I'm not sure I understand the question... Monero doesn't need a "mixer," that's kind of the entire point. You swap your BTC (or literally anything, shoutout to godex.io) for XMR and poof, it's gone.

Unless someone gets physical access to your wallet keys, there is no way for anyone to know where that money went, where it came from, or where it will go in the future. For all intents and purposes, it's invisible.

[–] VictoriaAScharleau 2 points 5 months ago (1 children)

I seem to recall that the anonymity of car is based on obscuring transactions through bundling, but that method was deanonymized by poisoning wallrts somehow. this was like 10 years ago so my memory is fuzzy.

[–] [email protected] 1 points 5 months ago* (last edited 5 months ago)

I seem to recall that the anonymity of car is based on obscuring transactions through bundling

Car? Autocorrect maybe?

I'm not XMR fanboy or expert, and it is some beautiful mathematics, but wayyyyyy over my head. That said, you might be referring to "ring signatures" that I guess you could say "bundles" the transactions together but that would be far too reductive, it's way cooler and more complicated than that.

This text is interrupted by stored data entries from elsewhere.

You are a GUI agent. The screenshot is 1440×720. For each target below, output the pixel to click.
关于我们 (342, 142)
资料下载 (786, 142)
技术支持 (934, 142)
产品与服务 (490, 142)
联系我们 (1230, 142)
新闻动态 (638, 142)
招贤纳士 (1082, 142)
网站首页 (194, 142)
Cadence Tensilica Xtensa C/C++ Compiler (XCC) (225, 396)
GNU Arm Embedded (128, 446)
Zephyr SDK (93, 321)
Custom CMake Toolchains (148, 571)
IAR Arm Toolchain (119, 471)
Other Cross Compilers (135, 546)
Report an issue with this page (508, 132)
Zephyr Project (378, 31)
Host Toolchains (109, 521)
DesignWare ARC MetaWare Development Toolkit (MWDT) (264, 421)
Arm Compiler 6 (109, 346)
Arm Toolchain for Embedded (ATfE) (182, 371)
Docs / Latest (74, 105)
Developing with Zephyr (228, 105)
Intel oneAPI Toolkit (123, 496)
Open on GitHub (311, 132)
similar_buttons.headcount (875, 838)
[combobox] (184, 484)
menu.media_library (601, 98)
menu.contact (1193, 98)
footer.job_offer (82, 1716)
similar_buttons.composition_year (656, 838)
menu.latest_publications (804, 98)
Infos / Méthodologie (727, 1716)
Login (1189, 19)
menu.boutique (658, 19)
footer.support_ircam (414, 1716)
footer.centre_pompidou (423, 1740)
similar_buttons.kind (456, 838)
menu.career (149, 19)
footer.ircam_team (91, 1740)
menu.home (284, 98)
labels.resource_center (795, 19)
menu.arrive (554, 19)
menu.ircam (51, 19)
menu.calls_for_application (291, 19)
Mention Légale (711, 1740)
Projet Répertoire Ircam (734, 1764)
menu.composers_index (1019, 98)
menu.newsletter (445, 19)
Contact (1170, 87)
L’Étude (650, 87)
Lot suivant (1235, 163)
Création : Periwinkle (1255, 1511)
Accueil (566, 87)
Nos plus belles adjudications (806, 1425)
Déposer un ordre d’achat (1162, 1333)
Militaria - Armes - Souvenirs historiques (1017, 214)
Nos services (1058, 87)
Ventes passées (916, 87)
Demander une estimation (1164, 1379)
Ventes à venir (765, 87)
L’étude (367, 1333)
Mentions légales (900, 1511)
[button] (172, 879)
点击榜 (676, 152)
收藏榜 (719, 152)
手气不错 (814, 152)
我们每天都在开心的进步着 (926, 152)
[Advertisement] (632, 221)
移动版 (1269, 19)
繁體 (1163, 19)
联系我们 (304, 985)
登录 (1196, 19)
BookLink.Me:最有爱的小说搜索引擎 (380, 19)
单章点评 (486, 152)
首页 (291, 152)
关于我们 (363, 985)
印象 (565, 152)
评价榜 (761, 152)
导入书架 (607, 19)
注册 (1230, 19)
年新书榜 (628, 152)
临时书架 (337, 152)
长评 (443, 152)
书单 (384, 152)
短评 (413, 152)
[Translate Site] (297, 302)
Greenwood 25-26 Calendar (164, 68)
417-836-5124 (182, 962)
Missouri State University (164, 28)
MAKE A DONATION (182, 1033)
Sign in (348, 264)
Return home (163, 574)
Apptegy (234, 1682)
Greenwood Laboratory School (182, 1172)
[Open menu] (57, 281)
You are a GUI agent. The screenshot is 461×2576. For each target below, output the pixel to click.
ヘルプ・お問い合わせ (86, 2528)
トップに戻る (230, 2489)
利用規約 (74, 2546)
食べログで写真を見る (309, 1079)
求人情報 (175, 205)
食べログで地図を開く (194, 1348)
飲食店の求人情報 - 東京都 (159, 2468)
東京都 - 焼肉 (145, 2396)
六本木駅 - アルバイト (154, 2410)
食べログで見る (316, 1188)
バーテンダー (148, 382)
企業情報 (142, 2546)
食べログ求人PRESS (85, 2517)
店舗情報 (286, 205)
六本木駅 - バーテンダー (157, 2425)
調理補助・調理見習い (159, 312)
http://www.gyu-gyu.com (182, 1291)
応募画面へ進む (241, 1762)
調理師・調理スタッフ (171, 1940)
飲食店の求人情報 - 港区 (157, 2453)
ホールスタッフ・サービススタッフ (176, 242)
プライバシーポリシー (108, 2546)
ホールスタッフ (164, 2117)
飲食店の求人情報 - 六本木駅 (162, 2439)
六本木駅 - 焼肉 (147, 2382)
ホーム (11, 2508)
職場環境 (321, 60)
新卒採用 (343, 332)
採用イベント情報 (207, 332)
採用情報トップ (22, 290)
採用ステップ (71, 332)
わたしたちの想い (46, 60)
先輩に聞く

If I recall, there was talk of possible attack vectors, so they made it even more private. I'll let wiki explain:

The transaction outputs, or notes, of users sending Monero are obfuscated through ring signatures, which groups a sender's outputs with other decoy outputs.[14] Encryption of transaction amounts began in 2017 with the implementation of ring confidential transactions (RingCTs).[8][15] Developers also implemented a zero-knowledge proof method, "Bulletproofs", which guarantee a transaction occurred without revealing its value.[16] Monero recipients are protected through "stealth addresses", addresses generated by users to receive funds, but untraceable to an owner by a network observer.[8] These privacy features are enforced on the network by default.[8]

https://en.wikipedia.org/wiki/Monero#Privacy

So it looks like it was 2017 when they changed things. I know there was some discussion of switching from RingCTs to zk-SNARK (a form of "zero-knowledge proof") which, in and of itself, is an amazing cryptographic concept. I implore you to check out the wiki on it if you have any interest in cryptography or mathematics I think it's brilliant: https://en.wikipedia.org/wiki/Zero-knowledge_proof

So yeah, according to wiki, it seems as though they adopted zero-knowledge proofs... So not only ring signatures, but RingCTs (encrypted), plus ZKP, makes Monero pretty impenetrable. Which I think is cool af. As an engineer, I like seeing a typically abstract field/form of math be used in practical, real-world examples, as it doesn't happen often.